Service providers taking issue with each other’s claims is often par for the course. That’s been particularly evident recently as major carriers try to convey the respective benefits of their 5G services, which have largely focused on different spectrum bands.

RELATED: Verizon vs. T-Mobile: NAD issues mixed ruling on advertising claims

NAD’s rulings aren’t always favorable. Each AT&T, Verizon and T-Mobile have been told stop or at least tweak certain 5G claims after challenges from competitors.

T-Mobile, for example, was recently told to tone down benefits of its post Sprint-merger network and stop 5G reliability claims. NAD also recently recommended Verizon make it more clear to consumers how limited its milllimeter wave 5G service is, and stop using some 5G coverage claims altogether.

When it comes to cable versus wireless, the industries have increasingly been playing in each other’s space. While AT&T also provides wireline internet, carriers including Verizon and T-Mobile have expanded their presence in the home broadband market with 4G LTE and 5G fixed wireless services for home broadband.
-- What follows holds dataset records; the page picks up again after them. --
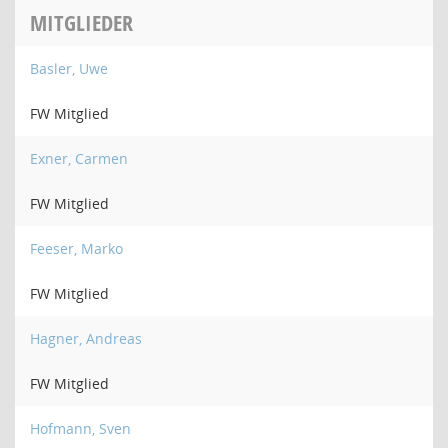
MITGLIEDER
Basler, Uwe
FW Mitglied
Exner, Carmen
FW Mitglied
Feeser, Marko
FW Mitglied
Hagner, Andreas
FW Mitglied
Hofmann, Sven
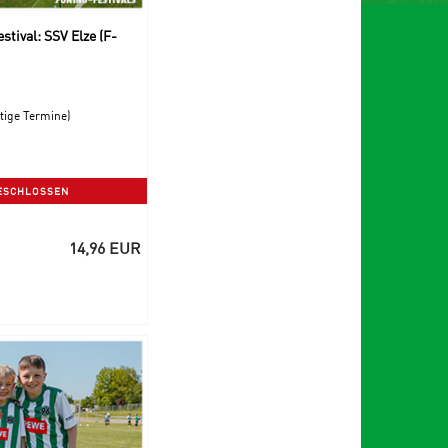
tival: SSV Elze (F-
ftige Termine)
ESCHLOSSEN
14,96 EUR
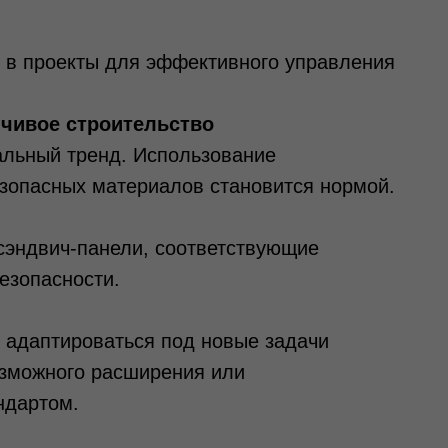
 в проекты для эффективного управления
йчивое строительство
альный тренд. Использование
зопасных материалов становится нормой.
сэндвич-панели, соответствующие
езопасности.
адаптироваться под новые задачи
озможного расширения или
ндартом.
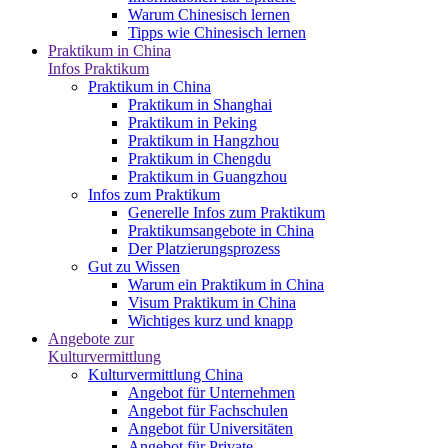
Warum Chinesisch lernen
Tipps wie Chinesisch lernen
Praktikum in China
Infos Praktikum
Praktikum in China
Praktikum in Shanghai
Praktikum in Peking
Praktikum in Hangzhou
Praktikum in Chengdu
Praktikum in Guangzhou
Infos zum Praktikum
Generelle Infos zum Praktikum
Praktikumsangebote in China
Der Platzierungsprozess
Gut zu Wissen
Warum ein Praktikum in China
Visum Praktikum in China
Wichtiges kurz und knapp
Angebote zur
Kulturvermittlung
Kulturvermittlung China
Angebot für Unternehmen
Angebot für Fachschulen
Angebot für Universitäten
Angebot für Private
RELATED: T-Mobile expands 4G home internet pilot, plans 5G-based service in 2021

Cable, meanwhile, continues to move in on the wireless space, including Comcast. Like fellow cable operators Charter and Altice USA, Comcast offers mobile service under its Xfinity Mobile brand, operating as an MVNO. Comcast and Charter have MVNO agreements, with customers riding on Verizon’s network. Altice struck an MVNO deal with Sprint and customers are still using the legacy network, but expects a near-term move to T-Mobile’s network since the merger.   
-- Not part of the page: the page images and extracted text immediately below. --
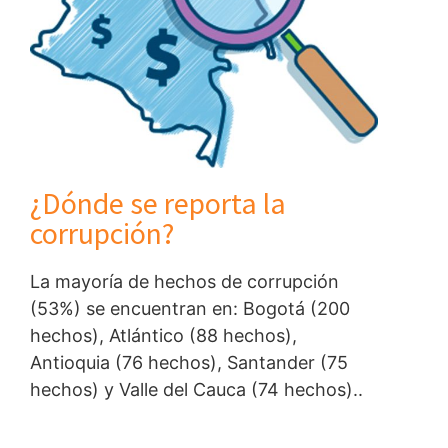
¿Dónde se reporta la
corrupción?
La mayoría de hechos de corrupción
(53%) se encuentran en: Bogotá (200
hechos), Atlántico (88 hechos),
Antioquia (76 hechos), Santander (75
hechos) y Valle del Cauca (74 hechos)..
RELATED: Here’s how cable MVNOs did in Q3

Cable isn’t always viewed as a major threat to carriers, but in the most recent quarter cable MVNOs continued to increase their wireless subscriber numbers. In the third quarter, Charter, Comcast and Altice collectively added 568,00 net wireless subscribers, with Charter scooping up the most at 363,000.

Overall, at the end of the third quarter Charter and Comcast together had around 4.66 million wireless subscribers. Keep in mind that figure still pales in comparison to the figures for the major wireless carriers. Still, cable appears to be maintaining momentum and continuing to carve a slice for itself in the wireless space.